A. PENGERTIAN
Cidera kepala yaitu adanya deformasi berupa
penyimpangan bentuk atau penyimpangan garis pada tulang tengkorak, percepatan
dan perlambatan (accelerasi - decelerasi ) yang merupakan perubahan bentuk
dipengaruhi oleh perubahan peningkatan pada percepatan faktor dan penurunan
kecepatan, serta notasi yaitu pergerakan pada kepala dirasakan juga oleh otak
sebagai akibat perputaran pada tindakan pencegahan.
B. PATOFLOW
Cedera
kepala menurut patofisiologi dibagi menjadi dua :
1. Cedera
kepala primer
Akibat langsung pada mekanisme dinamik (acelerasi -
decelerasi rotasi ) yang menyebabkan gangguan pada jaringan.

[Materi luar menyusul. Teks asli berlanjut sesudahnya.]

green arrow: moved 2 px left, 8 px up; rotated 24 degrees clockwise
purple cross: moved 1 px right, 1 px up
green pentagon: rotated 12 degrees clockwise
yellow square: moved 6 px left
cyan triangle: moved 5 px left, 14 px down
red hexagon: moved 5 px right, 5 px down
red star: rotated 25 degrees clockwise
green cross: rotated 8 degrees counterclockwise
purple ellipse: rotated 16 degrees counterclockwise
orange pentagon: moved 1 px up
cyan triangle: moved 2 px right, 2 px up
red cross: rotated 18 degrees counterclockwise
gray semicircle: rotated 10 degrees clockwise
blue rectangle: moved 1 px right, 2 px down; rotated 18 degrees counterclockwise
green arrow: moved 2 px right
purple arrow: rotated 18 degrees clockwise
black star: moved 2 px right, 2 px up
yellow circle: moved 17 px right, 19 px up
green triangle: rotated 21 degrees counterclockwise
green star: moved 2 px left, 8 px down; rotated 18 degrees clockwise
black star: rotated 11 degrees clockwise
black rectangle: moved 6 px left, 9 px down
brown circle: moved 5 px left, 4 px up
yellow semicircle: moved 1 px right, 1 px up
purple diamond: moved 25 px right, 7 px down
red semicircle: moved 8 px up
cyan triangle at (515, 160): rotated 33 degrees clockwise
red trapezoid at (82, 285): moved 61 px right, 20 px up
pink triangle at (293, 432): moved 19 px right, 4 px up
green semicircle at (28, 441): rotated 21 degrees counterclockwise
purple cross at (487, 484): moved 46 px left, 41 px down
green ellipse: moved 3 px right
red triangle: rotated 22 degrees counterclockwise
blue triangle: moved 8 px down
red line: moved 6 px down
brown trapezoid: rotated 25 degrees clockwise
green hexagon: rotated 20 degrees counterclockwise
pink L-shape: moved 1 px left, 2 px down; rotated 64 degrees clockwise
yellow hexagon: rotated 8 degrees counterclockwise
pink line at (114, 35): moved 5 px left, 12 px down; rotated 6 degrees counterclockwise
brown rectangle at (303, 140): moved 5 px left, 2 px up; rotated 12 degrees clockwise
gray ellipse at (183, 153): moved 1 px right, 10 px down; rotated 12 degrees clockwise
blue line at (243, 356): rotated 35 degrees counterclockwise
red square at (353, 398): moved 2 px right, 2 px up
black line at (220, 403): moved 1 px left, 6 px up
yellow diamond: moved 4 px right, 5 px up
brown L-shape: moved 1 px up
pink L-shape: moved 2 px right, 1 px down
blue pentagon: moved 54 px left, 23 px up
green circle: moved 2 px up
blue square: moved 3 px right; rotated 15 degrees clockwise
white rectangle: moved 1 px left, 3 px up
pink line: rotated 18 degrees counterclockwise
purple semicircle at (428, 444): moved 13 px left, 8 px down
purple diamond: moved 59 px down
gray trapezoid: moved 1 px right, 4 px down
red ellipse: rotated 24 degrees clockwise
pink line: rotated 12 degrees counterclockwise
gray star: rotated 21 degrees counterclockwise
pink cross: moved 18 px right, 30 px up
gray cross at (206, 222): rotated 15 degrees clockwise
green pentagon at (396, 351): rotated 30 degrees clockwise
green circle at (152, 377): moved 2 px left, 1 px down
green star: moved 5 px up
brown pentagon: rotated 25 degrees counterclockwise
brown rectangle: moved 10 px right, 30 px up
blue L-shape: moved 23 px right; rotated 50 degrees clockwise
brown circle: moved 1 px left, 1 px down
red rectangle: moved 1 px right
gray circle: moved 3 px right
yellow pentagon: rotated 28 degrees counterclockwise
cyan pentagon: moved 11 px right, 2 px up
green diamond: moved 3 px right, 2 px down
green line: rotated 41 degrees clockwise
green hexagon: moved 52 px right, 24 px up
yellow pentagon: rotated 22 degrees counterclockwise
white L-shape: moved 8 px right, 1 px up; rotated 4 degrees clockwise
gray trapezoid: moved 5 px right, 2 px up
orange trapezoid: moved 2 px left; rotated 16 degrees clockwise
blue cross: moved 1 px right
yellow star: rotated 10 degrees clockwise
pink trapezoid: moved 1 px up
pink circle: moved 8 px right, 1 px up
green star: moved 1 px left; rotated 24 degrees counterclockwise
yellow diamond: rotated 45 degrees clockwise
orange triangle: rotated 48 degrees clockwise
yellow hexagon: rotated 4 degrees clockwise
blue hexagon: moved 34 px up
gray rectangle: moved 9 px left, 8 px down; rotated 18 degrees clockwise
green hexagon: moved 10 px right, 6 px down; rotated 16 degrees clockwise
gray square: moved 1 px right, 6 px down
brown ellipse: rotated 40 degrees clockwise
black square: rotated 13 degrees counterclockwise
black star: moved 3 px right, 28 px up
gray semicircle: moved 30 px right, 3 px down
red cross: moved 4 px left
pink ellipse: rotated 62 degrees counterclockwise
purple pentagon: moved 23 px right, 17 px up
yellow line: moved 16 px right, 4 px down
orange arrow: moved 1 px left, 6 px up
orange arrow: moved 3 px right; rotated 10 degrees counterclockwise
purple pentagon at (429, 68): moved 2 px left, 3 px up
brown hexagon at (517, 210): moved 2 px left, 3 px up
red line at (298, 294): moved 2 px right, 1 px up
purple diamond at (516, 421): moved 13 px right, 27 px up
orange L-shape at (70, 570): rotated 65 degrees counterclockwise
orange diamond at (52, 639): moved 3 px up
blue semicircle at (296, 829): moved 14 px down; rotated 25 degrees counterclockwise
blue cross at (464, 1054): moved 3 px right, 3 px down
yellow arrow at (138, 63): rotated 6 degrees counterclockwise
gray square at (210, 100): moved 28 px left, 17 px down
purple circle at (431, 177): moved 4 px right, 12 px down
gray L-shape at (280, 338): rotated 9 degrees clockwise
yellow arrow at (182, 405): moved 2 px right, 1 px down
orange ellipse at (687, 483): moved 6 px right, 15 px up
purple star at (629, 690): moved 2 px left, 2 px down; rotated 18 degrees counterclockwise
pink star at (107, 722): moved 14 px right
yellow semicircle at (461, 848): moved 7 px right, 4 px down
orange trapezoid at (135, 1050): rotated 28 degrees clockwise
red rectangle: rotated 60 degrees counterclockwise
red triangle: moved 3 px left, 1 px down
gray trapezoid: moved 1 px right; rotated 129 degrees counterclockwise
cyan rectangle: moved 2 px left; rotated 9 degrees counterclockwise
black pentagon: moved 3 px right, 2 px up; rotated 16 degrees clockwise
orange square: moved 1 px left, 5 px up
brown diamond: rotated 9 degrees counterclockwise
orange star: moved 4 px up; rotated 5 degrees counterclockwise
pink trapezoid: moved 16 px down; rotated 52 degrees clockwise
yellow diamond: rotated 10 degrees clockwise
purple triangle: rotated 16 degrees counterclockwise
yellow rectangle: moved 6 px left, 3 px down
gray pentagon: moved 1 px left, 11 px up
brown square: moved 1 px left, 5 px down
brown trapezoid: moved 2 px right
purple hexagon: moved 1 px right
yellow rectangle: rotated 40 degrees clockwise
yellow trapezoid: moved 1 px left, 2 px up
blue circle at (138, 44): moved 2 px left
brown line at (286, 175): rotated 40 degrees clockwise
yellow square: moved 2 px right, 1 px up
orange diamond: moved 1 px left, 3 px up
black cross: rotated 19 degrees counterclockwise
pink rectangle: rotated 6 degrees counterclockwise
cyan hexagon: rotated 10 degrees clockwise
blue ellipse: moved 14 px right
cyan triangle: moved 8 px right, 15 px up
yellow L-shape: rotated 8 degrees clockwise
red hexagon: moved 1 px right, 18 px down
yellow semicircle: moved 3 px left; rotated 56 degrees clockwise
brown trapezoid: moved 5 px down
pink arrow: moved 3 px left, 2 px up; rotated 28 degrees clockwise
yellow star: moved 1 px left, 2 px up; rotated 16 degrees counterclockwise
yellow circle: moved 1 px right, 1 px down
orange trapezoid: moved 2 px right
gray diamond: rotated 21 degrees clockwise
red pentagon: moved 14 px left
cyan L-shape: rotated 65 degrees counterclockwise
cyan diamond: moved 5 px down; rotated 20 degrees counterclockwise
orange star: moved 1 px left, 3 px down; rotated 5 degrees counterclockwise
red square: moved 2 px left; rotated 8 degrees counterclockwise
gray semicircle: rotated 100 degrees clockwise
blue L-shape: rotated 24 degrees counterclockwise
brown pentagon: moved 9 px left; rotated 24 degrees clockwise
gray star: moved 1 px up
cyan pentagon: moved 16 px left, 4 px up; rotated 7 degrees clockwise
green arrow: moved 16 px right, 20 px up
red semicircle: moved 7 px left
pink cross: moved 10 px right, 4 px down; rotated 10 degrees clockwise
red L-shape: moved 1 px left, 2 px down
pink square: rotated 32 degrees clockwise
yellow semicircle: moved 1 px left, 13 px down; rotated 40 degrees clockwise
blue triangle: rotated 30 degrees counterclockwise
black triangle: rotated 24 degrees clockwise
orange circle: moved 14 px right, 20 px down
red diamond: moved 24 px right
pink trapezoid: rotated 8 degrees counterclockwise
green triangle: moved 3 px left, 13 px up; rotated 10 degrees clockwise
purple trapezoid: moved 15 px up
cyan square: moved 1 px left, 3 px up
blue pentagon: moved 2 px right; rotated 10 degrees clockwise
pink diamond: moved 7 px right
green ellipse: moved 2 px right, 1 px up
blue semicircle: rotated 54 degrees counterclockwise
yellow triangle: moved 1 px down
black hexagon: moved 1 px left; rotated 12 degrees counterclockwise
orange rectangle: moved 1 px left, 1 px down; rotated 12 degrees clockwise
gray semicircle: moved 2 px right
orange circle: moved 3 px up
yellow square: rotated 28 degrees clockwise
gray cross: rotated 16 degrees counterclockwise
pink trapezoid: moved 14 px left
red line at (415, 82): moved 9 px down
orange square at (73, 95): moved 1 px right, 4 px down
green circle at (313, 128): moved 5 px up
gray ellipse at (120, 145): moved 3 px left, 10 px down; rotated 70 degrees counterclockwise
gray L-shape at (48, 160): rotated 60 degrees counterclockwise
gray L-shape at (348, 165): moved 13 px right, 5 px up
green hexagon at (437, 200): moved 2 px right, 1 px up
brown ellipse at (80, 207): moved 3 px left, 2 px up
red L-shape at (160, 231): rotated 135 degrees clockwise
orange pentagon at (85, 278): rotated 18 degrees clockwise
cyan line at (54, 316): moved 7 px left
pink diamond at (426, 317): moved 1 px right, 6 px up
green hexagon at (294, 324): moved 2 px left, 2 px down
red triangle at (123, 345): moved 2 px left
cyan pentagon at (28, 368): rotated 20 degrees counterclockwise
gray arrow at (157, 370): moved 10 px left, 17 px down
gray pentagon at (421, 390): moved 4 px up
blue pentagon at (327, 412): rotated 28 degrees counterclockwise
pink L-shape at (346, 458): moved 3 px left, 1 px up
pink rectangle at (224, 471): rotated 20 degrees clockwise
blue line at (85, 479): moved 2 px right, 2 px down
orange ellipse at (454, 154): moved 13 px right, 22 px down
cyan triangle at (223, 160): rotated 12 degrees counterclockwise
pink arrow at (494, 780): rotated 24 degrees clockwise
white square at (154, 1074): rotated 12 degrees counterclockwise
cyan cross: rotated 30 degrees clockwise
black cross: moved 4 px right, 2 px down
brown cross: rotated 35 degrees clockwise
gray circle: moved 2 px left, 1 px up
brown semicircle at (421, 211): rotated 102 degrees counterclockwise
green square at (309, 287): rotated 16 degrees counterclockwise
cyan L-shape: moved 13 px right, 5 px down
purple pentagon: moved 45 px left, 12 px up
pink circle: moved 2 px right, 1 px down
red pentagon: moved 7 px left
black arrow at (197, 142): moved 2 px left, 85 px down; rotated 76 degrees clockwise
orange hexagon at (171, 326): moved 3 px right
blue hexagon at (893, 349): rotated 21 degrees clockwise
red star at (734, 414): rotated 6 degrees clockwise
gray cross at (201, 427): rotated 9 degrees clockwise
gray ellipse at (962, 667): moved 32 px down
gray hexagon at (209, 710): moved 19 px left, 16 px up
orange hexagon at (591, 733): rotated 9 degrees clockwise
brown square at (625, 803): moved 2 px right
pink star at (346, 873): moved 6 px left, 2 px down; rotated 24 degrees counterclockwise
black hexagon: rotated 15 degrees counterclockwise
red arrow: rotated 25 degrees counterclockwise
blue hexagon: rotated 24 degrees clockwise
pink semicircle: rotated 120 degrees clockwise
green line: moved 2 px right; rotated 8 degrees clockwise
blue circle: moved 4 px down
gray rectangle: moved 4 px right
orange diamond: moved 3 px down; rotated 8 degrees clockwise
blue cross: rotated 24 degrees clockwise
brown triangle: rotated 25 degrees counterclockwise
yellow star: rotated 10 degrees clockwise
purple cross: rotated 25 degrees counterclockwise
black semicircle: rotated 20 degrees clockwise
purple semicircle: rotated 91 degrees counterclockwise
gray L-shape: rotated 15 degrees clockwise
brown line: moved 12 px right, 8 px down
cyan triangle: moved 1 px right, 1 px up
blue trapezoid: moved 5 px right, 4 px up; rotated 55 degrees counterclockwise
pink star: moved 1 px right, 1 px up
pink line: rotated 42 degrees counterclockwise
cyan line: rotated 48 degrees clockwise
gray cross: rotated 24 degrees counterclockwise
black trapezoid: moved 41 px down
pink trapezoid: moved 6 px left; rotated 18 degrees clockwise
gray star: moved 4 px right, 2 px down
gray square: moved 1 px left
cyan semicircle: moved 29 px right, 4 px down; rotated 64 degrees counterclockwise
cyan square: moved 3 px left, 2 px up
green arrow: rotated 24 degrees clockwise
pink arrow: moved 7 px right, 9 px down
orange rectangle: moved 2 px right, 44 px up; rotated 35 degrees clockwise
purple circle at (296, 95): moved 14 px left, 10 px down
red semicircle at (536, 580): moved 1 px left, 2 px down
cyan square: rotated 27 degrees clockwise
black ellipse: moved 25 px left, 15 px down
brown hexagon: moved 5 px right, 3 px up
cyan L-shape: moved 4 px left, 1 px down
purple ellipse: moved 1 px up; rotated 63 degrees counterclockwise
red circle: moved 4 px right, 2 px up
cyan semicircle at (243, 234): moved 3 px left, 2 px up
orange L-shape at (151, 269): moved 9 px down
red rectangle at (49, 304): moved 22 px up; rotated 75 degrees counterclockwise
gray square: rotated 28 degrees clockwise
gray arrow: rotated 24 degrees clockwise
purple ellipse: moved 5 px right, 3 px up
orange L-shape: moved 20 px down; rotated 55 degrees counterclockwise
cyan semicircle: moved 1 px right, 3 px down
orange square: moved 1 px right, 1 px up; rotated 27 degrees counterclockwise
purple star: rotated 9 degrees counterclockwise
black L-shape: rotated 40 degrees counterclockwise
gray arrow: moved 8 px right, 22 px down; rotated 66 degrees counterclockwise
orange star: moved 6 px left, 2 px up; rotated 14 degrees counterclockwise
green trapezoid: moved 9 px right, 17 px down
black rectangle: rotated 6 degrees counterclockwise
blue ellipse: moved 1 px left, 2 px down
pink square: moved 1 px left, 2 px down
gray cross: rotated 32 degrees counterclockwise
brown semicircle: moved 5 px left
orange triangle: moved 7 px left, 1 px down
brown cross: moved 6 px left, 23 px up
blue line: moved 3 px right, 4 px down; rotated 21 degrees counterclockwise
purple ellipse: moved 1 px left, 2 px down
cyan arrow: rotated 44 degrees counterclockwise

Pada cedera primer dapat terjadi :
Gegar
kepala ringan
Memar otak
Laserasi
2. Cedera
kepala sekunder
1.
Pada cedera kepala sekunder akan
timbul gejala, seperti :
2.
Hipotensi sistemik
3.
Hipoksia
4.
Hiperkapnea
5.
Udema otak
6.
Komplikasi pernapasan
7.
infeksi / komplikasi pada organ
tubuh yang lain
C.
PERDARAHAN YANG SERING DITEMUKAN
1. Epidural
Hematoma
Terdapat pengumpulan darah di antara tulang tengkorak
dan duramater akibat pecahnya pembuluh darah / cabang - cabang arteri meningeal
media yang terdapat di duramater, pembuluh darah ini tidak dapat menutup
sendiri karena itu sangat berbahaya.
Dapat terjadi dalam beberapa jam sampai 1-2 hari. Lokasi yang paling sering
yaitu di lobus temporalis dan parietalis.
Gejala-gejala yang terjadi :
Penurunan
tingkat kesadaran, Nyeri kepala, Muntah, Hemiparesis, Dilatasi pupil ipsilateral,
Pernapasan dalam cepat kemudian dangkal irreguler, Penurunan nadi, Peningkatan
suhu
2. Subdural
Hematoma
Terkumpulnya darah antara duramater dan jaringan otak,
dapat terjadi akut dan kronik. Terjadi akibat pecahnya pembuluh darah vena /
jembatan vena yang biasanya terdapat diantara duramater, perdarahan lambat dan
sedikit. Periode akut terjadi dalam 48 jam - 2 hari atau 2 minggu dan kronik
dapat terjadi dalam 2 minggu atau beberapa bulan.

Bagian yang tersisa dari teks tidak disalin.